Schlamminger, S., et al. CODATA and G Discrepancy Analyses.
Rosi, G., et al. Precision Measurement of the Newtonian Constant with Atom Interferometry.
IERS Conventions (OTL/ATL and Earth-tide corrections).
Riley, W. J. Frequency Stability and Allan Variance.

Appendix A | Data Dictionary & Processing Details (Optional)

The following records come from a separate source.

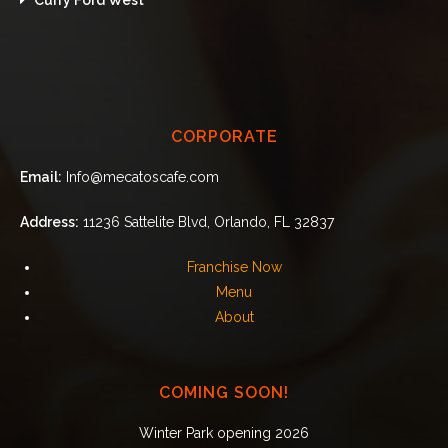
CORPORATE
Email:
Info@mecatoscafe.com
Address:
11236 Sattelite Blvd, Orlando, FL 32837
Franchise Now
Menu
About
COMING SOON!
Winter Park opening 2026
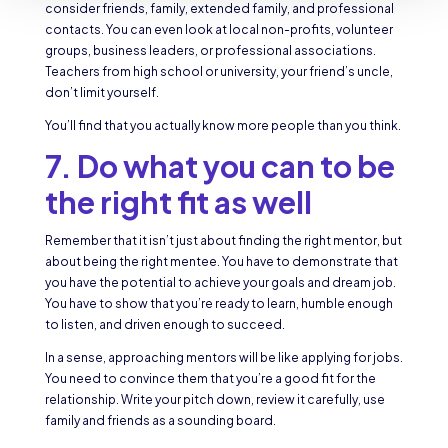
consider friends, family, extended family, and professional
contacts. You can even look at local non-profits, volunteer
groups, business leaders, or professional associations.
Teachers from high school or university, your friend’s uncle,
don’t limit yourself.
You’ll find that you actually know more people than you think.
7. Do what you can to be
the right fit as well
Remember that it isn’t just about finding the right mentor, but
about being the right mentee. You have to demonstrate that
you have the potential to achieve your goals and dream job.
You have to show that you’re ready to learn, humble enough
to listen, and driven enough to succeed.
In a sense, approaching mentors will be like applying for jobs.
You need to convince them that you’re a good fit for the
relationship. Write your pitch down, review it carefully, use
family and friends as a sounding board.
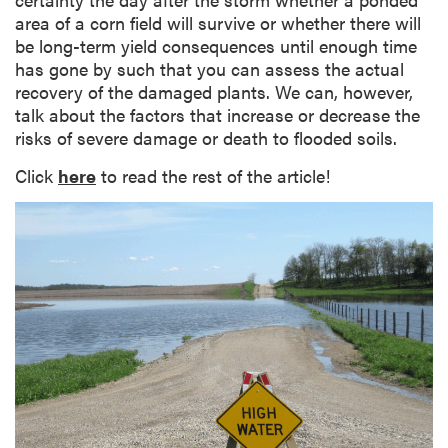
area of a corn field will survive or whether there will
be long-term yield consequences until enough time
has gone by such that you can assess the actual
recovery of the damaged plants. We can, however,
talk about the factors that increase or decrease the
risks of severe damage or death to flooded soils.
Click
here
to read the rest of the article!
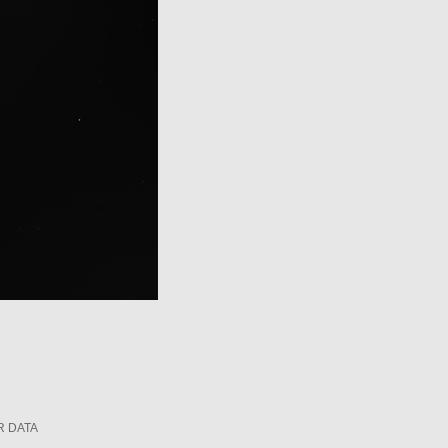
R DATA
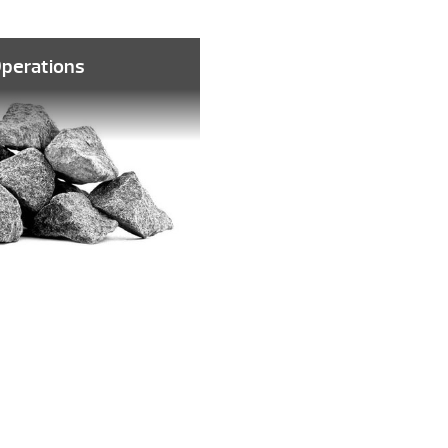
Operations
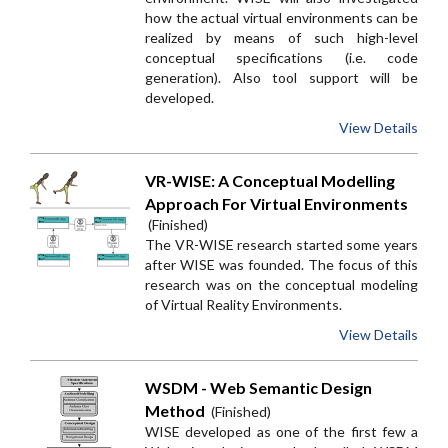
how the actual virtual environments can be
realized by means of such high-level
conceptual specifications (i.e. code
generation). Also tool support will be
developed.
View Details
VR-WISE: A Conceptual Modelling
Approach For Virtual Environments
(Finished)
The VR-WISE research started some years
after WISE was founded. The focus of this
research was on the conceptual modeling
of Virtual Reality Environments.
View Details
WSDM - Web Semantic Design
Method
(Finished)
WISE developed as one of the first few a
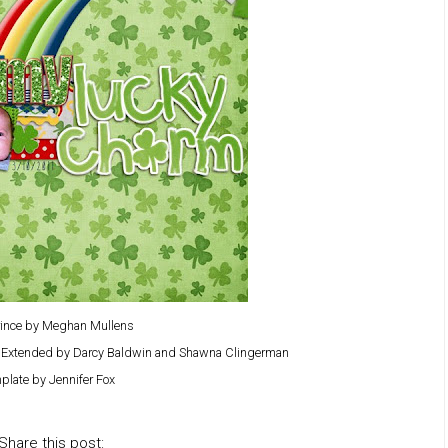
Prince by Meghan Mullens
y Extended by Darcy Baldwin and Shawna Clingerman
plate by Jennifer Fox
Share this post:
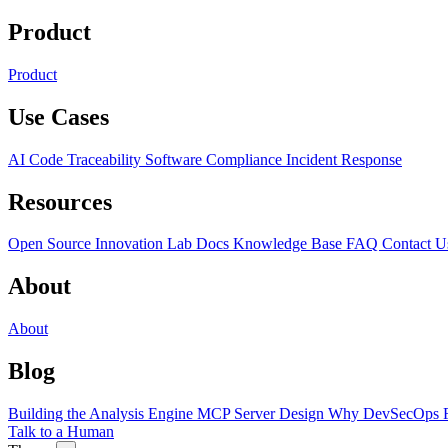
Product
Product
Use Cases
AI Code Traceability
Software Compliance
Incident Response
Resources
Open Source
Innovation Lab
Docs
Knowledge Base
FAQ
Contact U
About
About
Blog
Building the Analysis Engine
MCP Server Design
Why DevSecOps F
Talk to a Human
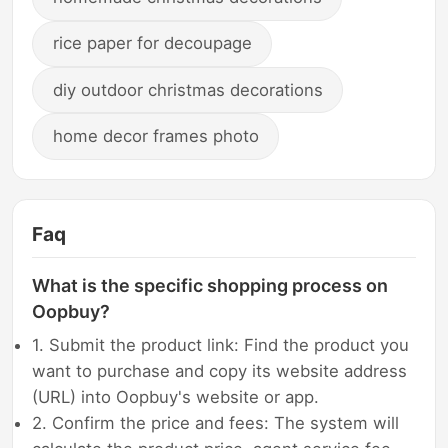
rice paper for decoupage
diy outdoor christmas decorations
home decor frames photo
Faq
What is the specific shopping process on
Oopbuy?
1. Submit the product link: Find the product you
want to purchase and copy its website address
(URL) into Oopbuy's website or app.
2. Confirm the price and fees: The system will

Index: μ_cm, W_cm, δG_i/G, CCI, σ_res, ADEV(τ), k_T, k_AP, k_SEI, k_MAG, G_geo, Σ(cm,geo), C_comm, ΔG_pair/G (relative ×10^-5); SI units.
Processing: unified metrology chain → environment/loading corrections → hierarchical fusion & CM estimation → differencing/covariance construction → uncertainty via total_least_squares + errors-in-variables → stratified Bayesian inference with shared priors and k=5 cross-validation.

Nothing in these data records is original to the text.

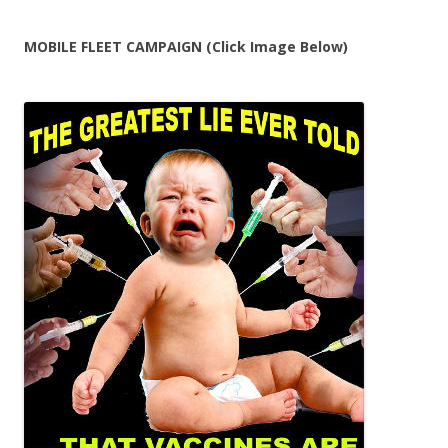
MOBILE FLEET CAMPAIGN (Click Image Below)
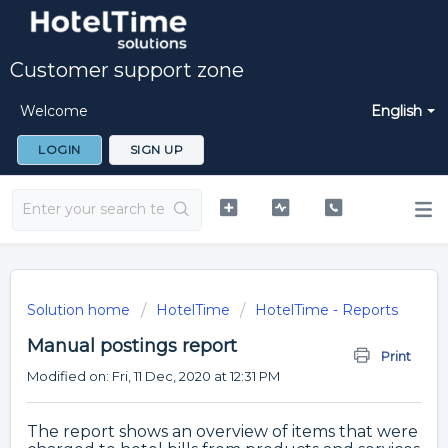
Customer support zone
Welcome
English
LOGIN
SIGN UP
Solution home
HotelTime
HotelTime - Reports
Manual postings report
Print
Modified on: Fri, 11 Dec, 2020 at 12:31 PM
The report shows an overview of items that were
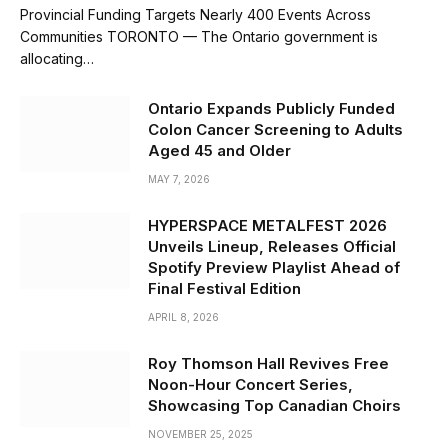
Provincial Funding Targets Nearly 400 Events Across
Communities TORONTO — The Ontario government is
allocating…
Ontario Expands Publicly Funded
Colon Cancer Screening to Adults
Aged 45 and Older
MAY 7, 2026
HYPERSPACE METALFEST 2026
Unveils Lineup, Releases Official
Spotify Preview Playlist Ahead of
Final Festival Edition
APRIL 8, 2026
Roy Thomson Hall Revives Free
Noon-Hour Concert Series,
Showcasing Top Canadian Choirs
NOVEMBER 25, 2025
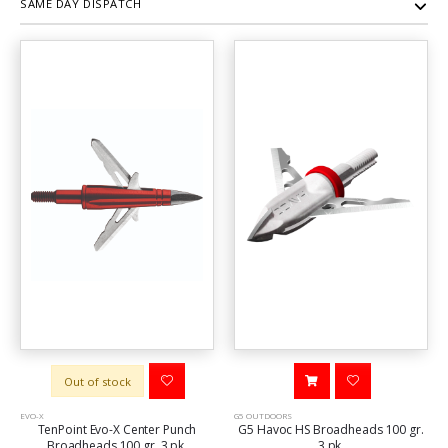
SAME DAY DISPATCH
Out of stock
EVO-X
G5 OUTDOORS
TenPoint Evo-X Center Punch
G5 Havoc HS Broadheads 100 gr.
Broadheads 100 gr. 3 pk.
3 pk.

Appendix B | Sensitivity & Robustness Checks (Optional)

Leave-one-lab/technique: key parameters vary < 15%; RMSE fluctuation < 10%.
Stratified robustness: G_env↑ → W_cm↑, σ_res↑, ADEV↑; slight decrease in KS_p.
Noise stress test: add 5% vibration/thermal step/magnetic perturbations → θ_Coh and k_TBN rise; overall parameter drift < 12%.
Prior sensitivity: with gamma_Path ~ N(0,0.03^2), posterior means shift < 8%; evidence change ΔlogZ ≈ 0.5.
Cross-validation: k=5 CV error 0.043; blind tests with new loading geometries keep ΔRMSE ≈ −14%.